In his regular (and free, by the way) 31 Thoughts Posts, the Sportsnet’s Elliotte Friedman spends time talking about what happens in the NHL. And, it isn’t just an 800-word insight on some small topic. His posts are carefully crafted and, if you do a word count on one of these posts, they’re usually more than 3500 words. Just for the record, a typical adult book is about 90,000 words – which, doing the math, suggests that for every 25 posts Friedman does he’s written a book.
Coming to Appreciate Friedman as a Hockey Commentator
I have come to appreciate Friedman who’s made a career as a hockey analyst and commentator even though he’s never played a hockey game. Instead, he came to his current work from being an English major at Western University (in London, Ontario). By the way, he didn’t graduate from university and got a job when volunteering for a job with The Fan radio in 1994. There he was hired by Scott Metcalfe, now news director at 680 NEWS.
What makes Friedman so successful is that he’s understated and thoughtful, which is radical in comparison to the former bombastic Don Cherry. As a result, Friedman brings a different presence to NHL broadcasts. And, when he’s working face-to-face with other panelists, he often concedes the spotlight to them. Former NHL players, such as Nick Kypreos and Kelly Hrudey, appreciate the perspective.
Kypreos notes that Friedman’s “greatest appeal is that he brings a perspective that comes from outside the dressing room looking in. He doesn’t pretend to be a hockey player. That’s refreshing for Kelly and me. It’s a great balance. He’s really turned himself into a student of the game.”

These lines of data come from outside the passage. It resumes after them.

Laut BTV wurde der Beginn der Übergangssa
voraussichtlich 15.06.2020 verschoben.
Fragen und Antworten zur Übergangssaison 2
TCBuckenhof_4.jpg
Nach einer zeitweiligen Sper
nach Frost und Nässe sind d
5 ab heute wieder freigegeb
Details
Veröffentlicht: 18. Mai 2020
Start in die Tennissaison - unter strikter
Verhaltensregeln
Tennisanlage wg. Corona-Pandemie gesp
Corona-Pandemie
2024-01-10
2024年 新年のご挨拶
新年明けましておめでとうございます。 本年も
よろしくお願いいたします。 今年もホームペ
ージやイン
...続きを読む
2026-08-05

Friedman talks about his own role during NHL broadcasts by using a hockey analogy. As he puts it, “On a hockey team, there are your grinders and your elite scorers.” Friedman noted that, “I kind of see myself as the grinder, while the other guys are the elite scorers. And there’s room for grinders on TV too.”

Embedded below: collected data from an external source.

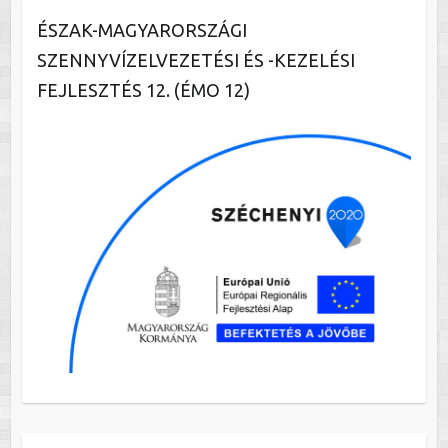
ÉSZAK-MAGYARORSZÁGI
SZENNYVÍZELVEZETÉSI ÉS -KEZELÉSI
FEJLESZTÉS 12. (ÉMO 12)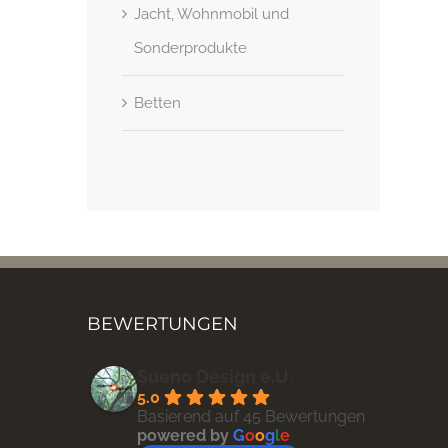
Jacht, Wohnmobil und
Sonderprodukte
Betten
BEWERTUNGEN
Sueno Design e.U.
5.0
Basierend auf 45 Bewertungen
powered by
G
o
o
g
l
e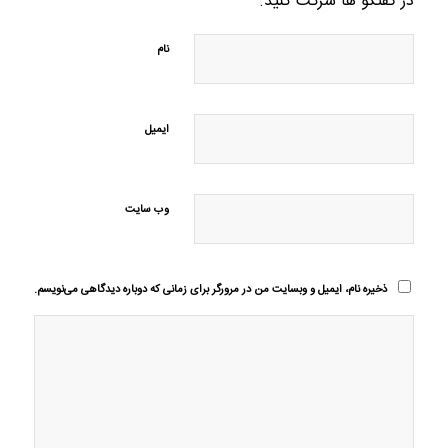
در گفتگو ها شرکت کنید.
نام
ایمیل
وب‌ سایت
ذخیره نام، ایمیل و وبسایت من در مرورگر برای زمانی که دوباره دیدگاهی می‌نویسم.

How Did Friedman Come to the NHL?
Friedman came to NHL reporting after practicing his writing craft at Western University’s The Gazette student newspaper. There he learned to make up for any lack of celebrity with good writing. In fact, for me his attraction is that he looks like the biggest geek in the room and, because I was a former university professor before I retired, I can identify with that.
And, similar to all geeks (as academic sorts tend to be), his stock and trade is that he does dogged research to seek to discover trends and fresh insights that focus on what others have missed. He also conducts great interviews, with a focus on (a) really listening to what players say and (b) asking provocative questions that seem to allow players to get past the pabulum that hockey players often spit back up regularly.
Here’re some of the things NHL fans hear often during interviews: “We’re going to take them one game at a time.” or “We’re trying to score those dirty goals.” or “I’m just trying to play my game.” or “We need to get more traffic in front of the net.” or “It was a good team effort.” Those sorts of banal comments simply are spewed up over and over again.
BTW, these are simply the kind of comments that Toronto Maple Leafs player Auston Matthews is so good at avoiding, which makes him a great interview. My favorite comment of his during the 2019-20 season was, after Zach Hyman scored an empty-net goal, “Hyman is the Sidney Crosby of the 6-on-5.”
How Does Friedman Approach His Work?
As Friedman noted about his role, “I try to come across as understated. There’s a lot of yelling in this business and we don’t need everybody yelling. The other thing too is that I don’t think phoniness works. Or if it works, you have to be really good at it.”
As I noted, although he fell a couple of subjects short of graduating, Friedman was an English major at Western (1989-93) who laughs at himself because humor he misspelled his own name for many years by leaving out the ‘e’ on the end. He learned his mistake when he applied for a passport at 16 and checked his birth certificate.
Friedman’s agenda for the future is actually finishing that degree. Of the courses remaining, he has one Shakespearean English course and an Algebra course.
About the course Shakespeare, Friedman noted, “And Shakespearean English, at least when I went there, was four essays and two exams, so I have to psyche myself up for that.”
Can you imagine, a prolific writer such as Friedman having to psyche himself up to do something he does at least once every week for the past few years? Perhaps it’s the two exams.